→ **EXERCISE INSTRUCTIONS**: Word for word, give the records again, dropping any picture they hold.

[Saved data entries]
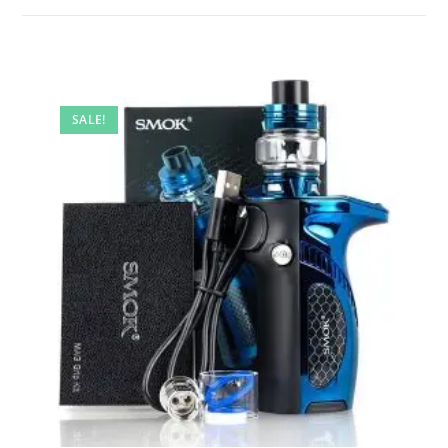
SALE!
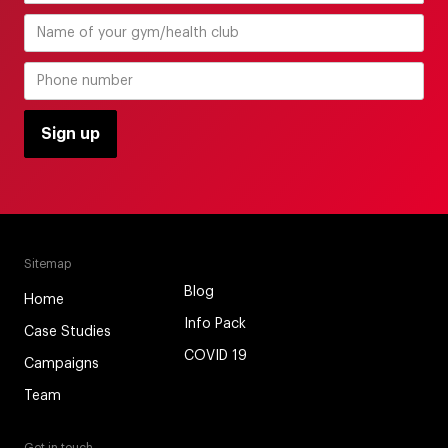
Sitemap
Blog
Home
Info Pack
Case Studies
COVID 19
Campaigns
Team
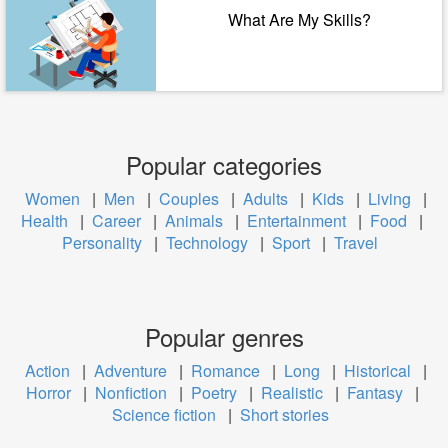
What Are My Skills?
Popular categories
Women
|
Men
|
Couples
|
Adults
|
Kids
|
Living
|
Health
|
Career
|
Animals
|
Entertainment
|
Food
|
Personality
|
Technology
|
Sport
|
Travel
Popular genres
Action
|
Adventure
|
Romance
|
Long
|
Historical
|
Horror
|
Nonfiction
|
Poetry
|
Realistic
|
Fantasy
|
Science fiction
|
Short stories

→ **YOUR SOLUTION**:
SALE!
Sitemap
Blog
Home
Info Pack
Case Studies
COVID 19
Campaigns
Team
What Are My Skills?
Popular categories
Women
|
Men
|
Couples
|
Adults
|
Kids
|
Living
|
Health
|
Career
|
Animals
|
Entertainment
|
Food
|
Personality
|
Technology
|
Sport
|
Travel
Popular genres
Action
|
Adventure
|
Romance
|
Long
|
Historical
|
Horror
|
Nonfiction
|
Poetry
|
Realistic
|
Fantasy
|
Science fiction
|
Short stories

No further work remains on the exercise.